Our study is one of few that evaluates trends in new ADHD diagnoses in both adults and adolescents in recent years, including before, during, and after the height of the COVID‐19 pandemic. Other strengths include a large, community‐based sample that utilizes data from over five million patients. The results of the present study should be interpreted in the context of several limitations. Importantly, joinpoint regression analysis does not account for covariates. However, our study sought to reflect the actuality of new ADHD diagnoses that were provided in a clinical setting. As such, accounting for individual‐level covariates was not included in our analytic process. The demographic variability of the cohort is another limitation. Specifically, the cohort consisted of a higher percentage of White individuals and females. As such, findings may not generalize to other racial‐ethnic and gender identities. Additionally, patients included in our cohort utilized services from the SSM healthcare system which has locations in four states (Illinois, Missouri, Oklahoma, and Wisconsin). As such, we cannot be certain that our findings would be fully generalizable to other healthcare systems across other regions of the United States. Lastly, evaluating the underlying factors that contributed to the trends in ADHD incidence was outside the scope of the present study. The present study should inform future research to make claims regarding the underlying mechanisms contributing to the changes in incidence rates.

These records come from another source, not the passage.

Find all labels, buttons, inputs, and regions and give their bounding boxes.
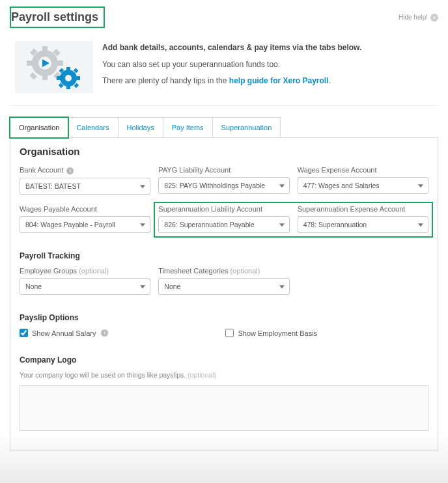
label-wages-expense: Wages Expense Account bbox=[298, 166, 428, 174]
chevron-down-icon bbox=[418, 223, 423, 227]
hide-help-link[interactable]: Hide help! × bbox=[399, 14, 438, 21]
info-icon[interactable]: i bbox=[101, 329, 108, 337]
select-wages-expense-value: 477: Wages and Salaries bbox=[303, 182, 380, 189]
chevron-down-icon bbox=[140, 285, 145, 288]
label-wages-payable: Wages Payable Account bbox=[20, 205, 150, 213]
label-timesheet-categories-text: Timesheet Categories bbox=[158, 267, 228, 275]
organisation-panel: Organisation Bank Account i BATEST: BATE… bbox=[10, 137, 438, 451]
select-super-liability[interactable]: 826: Superannuation Payable bbox=[158, 216, 289, 233]
section-company-logo: Company Logo bbox=[20, 355, 428, 365]
checkbox-show-employment-basis-label: Show Employment Basis bbox=[238, 329, 317, 337]
tab-superannuation[interactable]: Superannuation bbox=[213, 118, 281, 137]
select-wages-payable-value: 804: Wages Payable - Payroll bbox=[25, 221, 115, 228]
intro-line-2: You can also set up your superannuation … bbox=[102, 58, 433, 71]
label-employee-groups-text: Employee Groups bbox=[20, 267, 77, 275]
info-icon[interactable]: i bbox=[66, 167, 74, 174]
label-timesheet-categories: Timesheet Categories (optional) bbox=[158, 267, 289, 275]
select-super-expense[interactable]: 478: Superannuation bbox=[298, 216, 428, 233]
chevron-down-icon bbox=[279, 285, 285, 288]
company-logo-hint: Your company logo will be used on things… bbox=[20, 371, 428, 379]
svg-rect-4 bbox=[57, 61, 63, 66]
field-super-expense: Superannuation Expense Account 478: Supe… bbox=[298, 205, 428, 233]
tab-calendars[interactable]: Calendars bbox=[68, 118, 118, 137]
help-guide-link[interactable]: help guide for Xero Payroll bbox=[229, 76, 329, 85]
select-super-liability-value: 826: Superannuation Payable bbox=[164, 221, 254, 228]
svg-rect-8 bbox=[29, 72, 36, 79]
page-title: Payroll settings bbox=[10, 7, 105, 28]
field-bank-account: Bank Account i BATEST: BATEST bbox=[20, 166, 150, 195]
section-payslip-options: Payslip Options bbox=[20, 313, 428, 322]
field-wages-expense: Wages Expense Account 477: Wages and Sal… bbox=[298, 166, 428, 195]
intro-line-3-pre: There are plenty of handy tips in the bbox=[102, 76, 229, 85]
label-bank-account: Bank Account i bbox=[20, 166, 150, 174]
chevron-down-icon bbox=[418, 184, 423, 187]
optional-text: (optional) bbox=[79, 267, 109, 275]
tab-pay-items[interactable]: Pay Items bbox=[163, 118, 213, 137]
select-bank-account[interactable]: BATEST: BATEST bbox=[20, 178, 150, 195]
field-super-liability: Superannuation Liability Account 826: Su… bbox=[158, 205, 289, 233]
company-logo-hint-text: Your company logo will be used on things… bbox=[20, 371, 186, 379]
label-payg-liability: PAYG Liability Account bbox=[158, 166, 289, 174]
select-wages-expense[interactable]: 477: Wages and Salaries bbox=[298, 177, 428, 194]
label-employee-groups: Employee Groups (optional) bbox=[20, 267, 150, 275]
highlighted-super-fields: Superannuation Liability Account 826: Su… bbox=[154, 202, 433, 238]
chevron-down-icon bbox=[279, 184, 285, 187]
checkbox-show-annual-salary-label: Show Annual Salary bbox=[32, 329, 96, 337]
svg-rect-13 bbox=[66, 85, 70, 89]
tab-holidays[interactable]: Holidays bbox=[119, 118, 163, 137]
intro-line-3: There are plenty of handy tips in the he… bbox=[102, 74, 433, 87]
field-employee-groups: Employee Groups (optional) None bbox=[20, 267, 150, 295]
select-employee-groups-value: None bbox=[25, 283, 42, 290]
hide-help-label: Hide help! bbox=[399, 14, 428, 21]
chevron-down-icon bbox=[140, 185, 145, 188]
intro-line-3-post: . bbox=[329, 76, 331, 85]
label-super-expense: Superannuation Expense Account bbox=[298, 205, 428, 213]
select-timesheet-categories-value: None bbox=[164, 283, 180, 290]
section-payroll-tracking: Payroll Tracking bbox=[20, 251, 428, 260]
select-bank-account-value: BATEST: BATEST bbox=[25, 182, 81, 190]
select-super-expense-value: 478: Superannuation bbox=[303, 221, 367, 228]
checkbox-show-employment-basis-input[interactable] bbox=[225, 329, 234, 337]
svg-rect-3 bbox=[27, 61, 33, 66]
field-payg-liability: PAYG Liability Account 825: PAYG Withhol… bbox=[158, 166, 289, 195]
tabs: Organisation Calendars Holidays Pay Item… bbox=[10, 117, 281, 137]
chevron-down-icon bbox=[279, 223, 285, 227]
chevron-down-icon bbox=[140, 223, 145, 227]
svg-rect-14 bbox=[57, 76, 61, 80]
svg-point-20 bbox=[65, 75, 72, 81]
checkbox-show-annual-salary[interactable]: Show Annual Salary i bbox=[20, 329, 108, 337]
checkbox-show-employment-basis[interactable]: Show Employment Basis bbox=[225, 329, 317, 337]
select-payg-liability-value: 825: PAYG Withholdings Payable bbox=[164, 182, 265, 189]
gears-illustration bbox=[15, 41, 93, 93]
intro-card: Add bank details, accounts, calendars & … bbox=[10, 34, 438, 105]
label-super-liability: Superannuation Liability Account bbox=[158, 205, 289, 213]
company-logo-upload[interactable] bbox=[20, 385, 428, 431]
checkbox-show-annual-salary-input[interactable] bbox=[20, 329, 28, 337]
close-icon: × bbox=[430, 14, 438, 21]
field-wages-payable: Wages Payable Account 804: Wages Payable… bbox=[20, 205, 150, 233]
panel-title: Organisation bbox=[20, 146, 428, 157]
select-wages-payable[interactable]: 804: Wages Payable - Payroll bbox=[20, 216, 150, 233]
select-timesheet-categories[interactable]: None bbox=[158, 278, 289, 295]
optional-text: (optional) bbox=[231, 267, 260, 275]
svg-rect-12 bbox=[66, 67, 70, 72]
intro-headline: Add bank details, accounts, calendars & … bbox=[102, 41, 433, 54]
svg-rect-15 bbox=[76, 76, 80, 80]
field-timesheet-categories: Timesheet Categories (optional) None bbox=[158, 267, 289, 295]
label-bank-account-text: Bank Account bbox=[20, 166, 63, 174]
svg-rect-2 bbox=[42, 74, 48, 80]
optional-text: (optional) bbox=[188, 371, 216, 379]
svg-rect-1 bbox=[42, 46, 48, 53]
select-payg-liability[interactable]: 825: PAYG Withholdings Payable bbox=[158, 177, 289, 194]
select-employee-groups[interactable]: None bbox=[20, 278, 150, 295]
tab-organisation[interactable]: Organisation bbox=[9, 117, 69, 139]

This study is one of the largest retrospective cohort studies evaluating the incidence rates of new ADHD diagnoses among adolescents and adults in clinical practice between 2016 and 2023. Overall, results indicate fluctuations in ADHD incidence rates in recent years, with well‐defined trends observed for both adolescents and adults. Downward trends in ADHD incidence were indicated among adults from 2016 to 2020 and adolescents from 2016 to 2018. During the years of the COVID‐19 pandemic, our findings indicate stability in new ADHD diagnoses among adolescents and an upward trend in new ADHD diagnoses among adults. In advancing our understanding of ADHD diagnostic trends in clinical practice, accurate diagnosis and management of ADHD can be promoted. Findings from this study support future investigation in identifying potential modifiable risk factors, ensuring sufficient treatment resources, developing targeted interventions, and addressing diagnostic disparities.